Debate rages over a landmark ruling by the Indiana Supreme Court that some say violates your right to privacy.

The ruling essentially says you can't fight back when a police officer comes into your home illegally.

The Indiana Supreme Court ruled that Indiana residents cannot keep police from entering their homes even if the entry is unlawful. In a 3-2 decision, the justices ruled that valid reasons would allow officers to come in without a warrant and that it's against the law for homeowners to resist.

"That has never been the law in the state.
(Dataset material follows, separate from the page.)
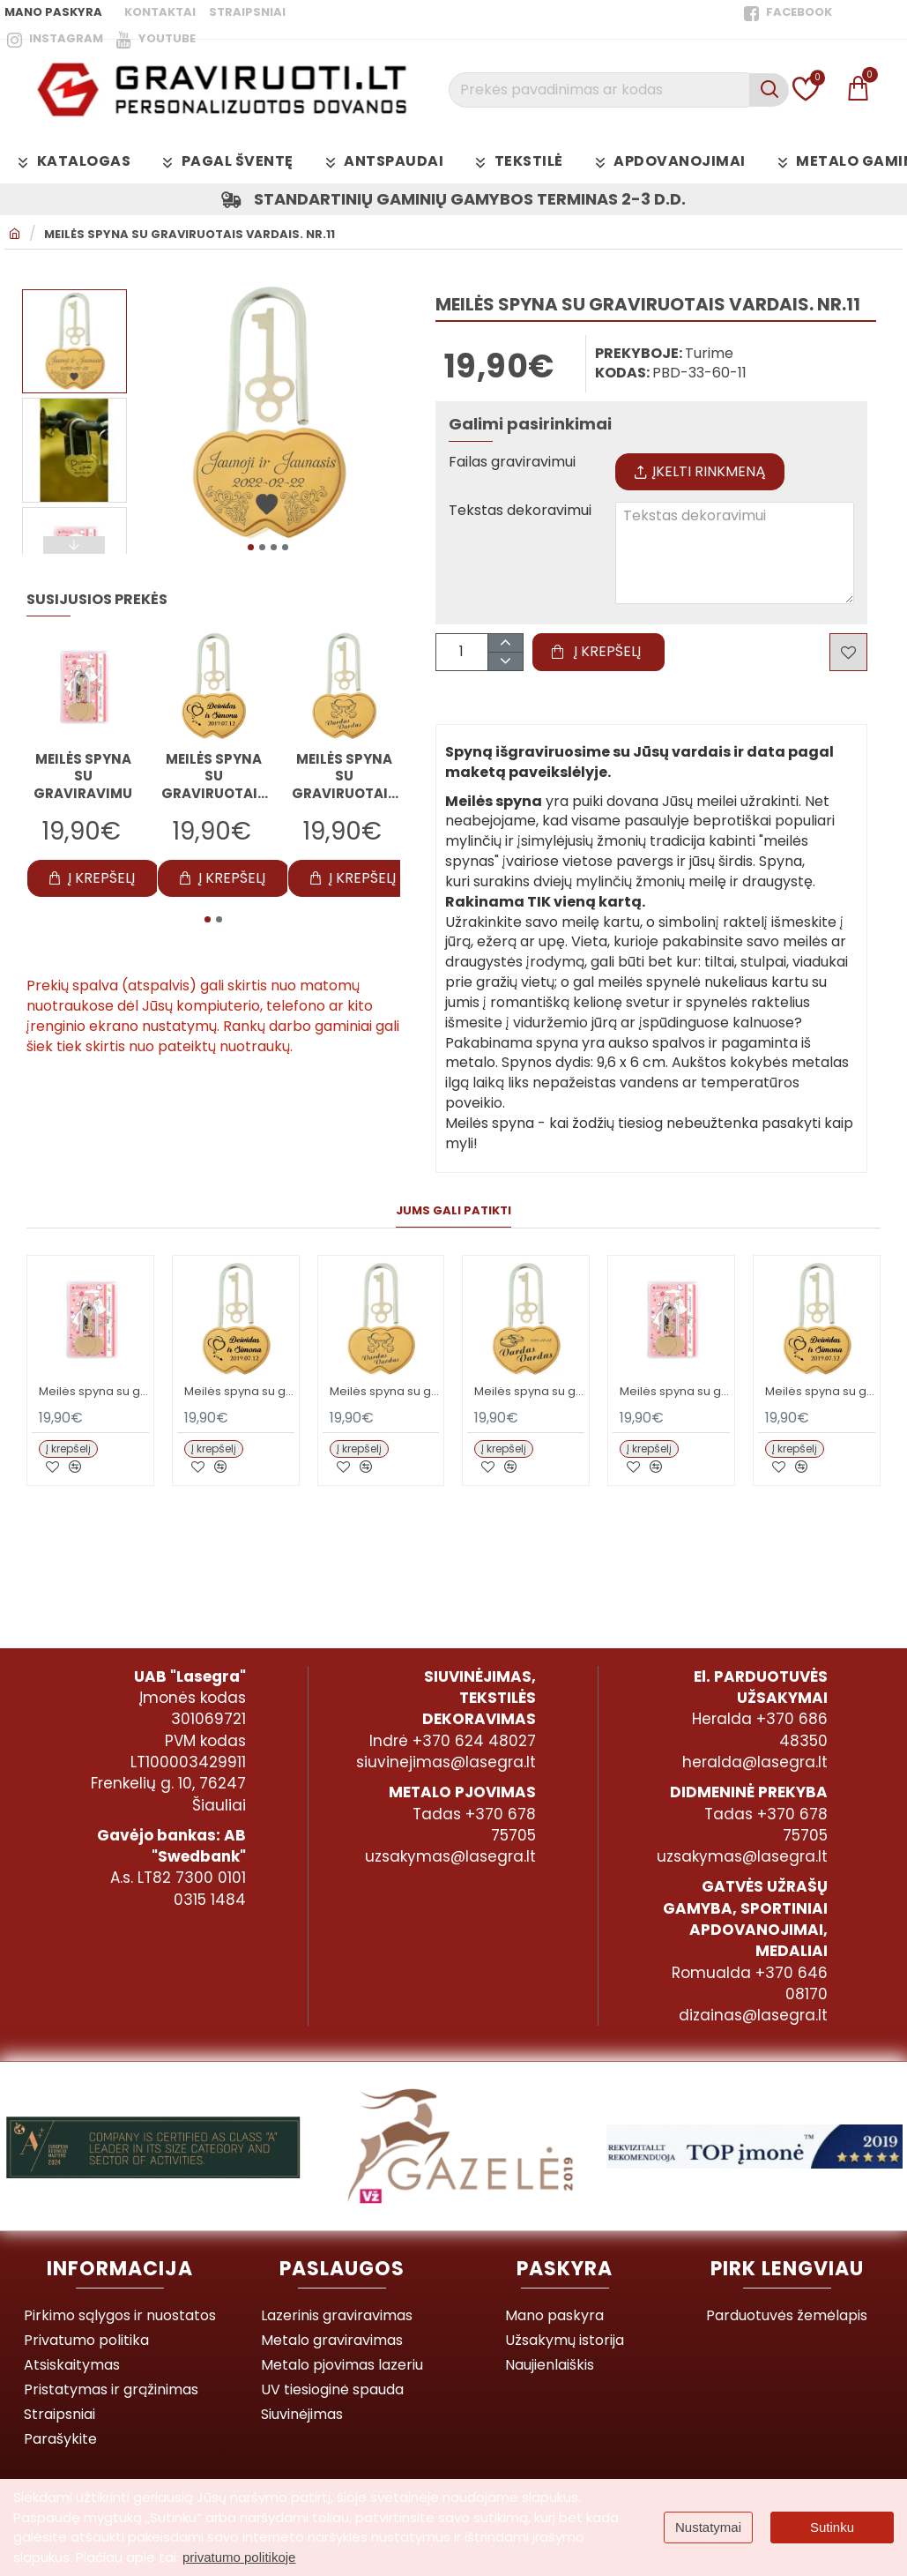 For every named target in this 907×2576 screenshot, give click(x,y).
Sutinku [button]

Our courts have always held that if police are trying to enter your home illegally, you can resist that entry," attorney Jack Crawford said.

Justice Steven David wrote that " we believe a right to resist an unlawful police entry into a home is against public policy."

He also said "allowing resistance unnecessarily escalates the level of violence and therefore the risk of injuries to all parties."

"The court has now given police authority, even when they don't have a warrant and even when the search may be illegal, to enter an Indiana citizen's home without a warrant to search,” Crawford said.

Two justices dissented saying the ruling "sweeps with far too broad a brush by essentially telling Indiana citizens that government agents may now enter homes illegally, that is without the necessity of a warrant."

Defense attorneys said they also fear it will keep homeowners from protecting themselves against police impersonators.

"If you have no right to resist or protect yourself or defend yourself against this illegal entry, you're really at the mercy of those masquerading as police officers,” Crawford said.

The court has also reportedly gotten threats over the ruling. Many opponents expect legislators will draft a new proposal to fight it.